Can the worldwide boom in digital fact-checking make the leap to TV?
The global growth in fact-checking has been driven by a boom in digital initiatives. Of the 45 fact-checkers surveyed ahead of the Third Global Fact-Checking Summit in Buenos Aires next week, only three publish their content primarily on television.
Yet even in the age of Snapchat and Facebook live, television matters.
Generally speaking, television audiences are larger than those fact-checking websites can muster. A successful online fact check may reach tens or even hundreds of thousands of pageviews — a TV audience is often in the millions. Older viewers, unlikely to access a fact check online, usually do watch television. And if a correction is made live during a debate or an interview, it will reach the same audience as the misleading claim: not an irrelevant feat in an era of social media echo chambers.
Just as important: Contracts with television networks to provide fact-checking services can be a fundamental source of revenue.
However, even in countries like the United States, where online fact-checking reaches wide audiences, lying politicians get a relatively free pass on television. This has real consequences that require fact-checkers to adapt their online work to the analog format.

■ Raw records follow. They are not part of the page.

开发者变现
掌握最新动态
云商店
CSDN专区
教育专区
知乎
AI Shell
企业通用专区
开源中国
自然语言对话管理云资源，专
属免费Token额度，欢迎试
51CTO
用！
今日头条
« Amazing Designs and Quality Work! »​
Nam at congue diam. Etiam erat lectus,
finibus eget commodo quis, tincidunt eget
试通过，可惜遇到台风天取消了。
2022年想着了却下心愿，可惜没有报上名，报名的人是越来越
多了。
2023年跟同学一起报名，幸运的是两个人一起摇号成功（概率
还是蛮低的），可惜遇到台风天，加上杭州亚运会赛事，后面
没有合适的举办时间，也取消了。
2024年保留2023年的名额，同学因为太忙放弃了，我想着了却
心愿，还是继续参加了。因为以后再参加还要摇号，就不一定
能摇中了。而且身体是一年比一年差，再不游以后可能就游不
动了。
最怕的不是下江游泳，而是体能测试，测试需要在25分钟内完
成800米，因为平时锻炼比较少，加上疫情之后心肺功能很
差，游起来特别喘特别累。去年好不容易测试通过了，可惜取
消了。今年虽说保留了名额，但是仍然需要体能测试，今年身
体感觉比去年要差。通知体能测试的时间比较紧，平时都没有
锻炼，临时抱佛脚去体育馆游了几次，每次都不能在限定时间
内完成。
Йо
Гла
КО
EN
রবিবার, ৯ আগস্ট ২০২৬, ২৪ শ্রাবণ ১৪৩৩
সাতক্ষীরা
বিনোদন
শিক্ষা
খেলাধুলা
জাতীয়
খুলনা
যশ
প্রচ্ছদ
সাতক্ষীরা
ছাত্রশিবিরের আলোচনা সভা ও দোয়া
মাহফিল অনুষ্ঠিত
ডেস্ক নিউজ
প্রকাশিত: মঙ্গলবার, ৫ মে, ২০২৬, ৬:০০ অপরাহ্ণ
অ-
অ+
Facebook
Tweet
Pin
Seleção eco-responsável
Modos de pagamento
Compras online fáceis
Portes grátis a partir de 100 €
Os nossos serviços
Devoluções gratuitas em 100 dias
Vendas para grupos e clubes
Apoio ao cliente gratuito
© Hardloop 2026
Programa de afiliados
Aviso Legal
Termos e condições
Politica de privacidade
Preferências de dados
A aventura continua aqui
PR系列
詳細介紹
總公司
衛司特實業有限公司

Fact-checkers' transition into television can be hampered by an imperfect "translation" of online content into a script for television. Patrick Worrall, a fact-checker at Channel 4 News Fact Check says his team ran into early trouble making the leap to TV.
"The mistake we made originally was to have the writer of a long FactCheck blog try to 'boil down' their own work into a shorter version," Worrall said. "Now we use a TV specialist to take a blog post and rewrite it [...] So almost everything will be different from the corresponding blog post: the structure, phrasing, avoidance of technical jargon, even the 'killer' fact(s) that we focus on."
What fact-checkers online do with hyperlinks must be done on TV with graphics. These must contain every number and source the fact-checker mentions — but nothing more. This often means losing a lot of contextual information compared to online fact checks.
While online fact checks tend to build up in a linear manner towards the adjudicated conclusion, TV producers seek opportunities for "infotainment." For some producers, this means prioritizing false claims because of a conception of television as driven by conflict.
That appears to be the case in some of the fact checks by Kallxo in Kosovo: a public figure's lies are exposed through a series of reported videos played back to the very author of the claim.
Alberto Puoti, of Italy's Rai 2, does not think conflict is the only way to capture audiences' attention. Puoti says you can obtain the "infotainment factor" any time a fact check reaches a conclusion that runs counter to widely held beliefs. The crucial thing for his is that the fact check deliver an element of surprise.
Explaining the salience of a statement in the political context tees up the fact check; once Spain's El Objetivo settles on a claim, it will look for instances when it has been repeated (as with this claim by Mariano Rajoy on China's pension system).
Having the host of the show present a fact check is not necessarily the most effective approach. A fact-checker engaging with the host on the content creates a more interesting dynamic for the viewer, says Alejandro Olvera of El Objetivo, whose host Ana Pastor initially presented the fact checks herself.
A strong host is undoubtedly helpful for fact-checking during debates — as this video from Kallxo shows — but can be counterproductive in other instances. "Presenters tend to come with a lot of baggage — if you don't like the individual, you won't trust what they are saying," says Worrall.
Once the transition from online to TV has been made, fact-checkers should make sure content also flows in the other direction. ABC Fact Check in Australia closes many of its fact checks with a call to action for viewers to find out more online.
Moreover, whatever clips are made for TV should have a second life on social media. This is a central part of Channel 4's strategy: All its videos are in an animated text-driven and square format that does best on Facebook.
This has meant that a recent Channel 4 fact check on the UK's budgetary contribution to the European Union is now approaching the 3 million views mark, an impressive feat (even if online video views are a flawed metric).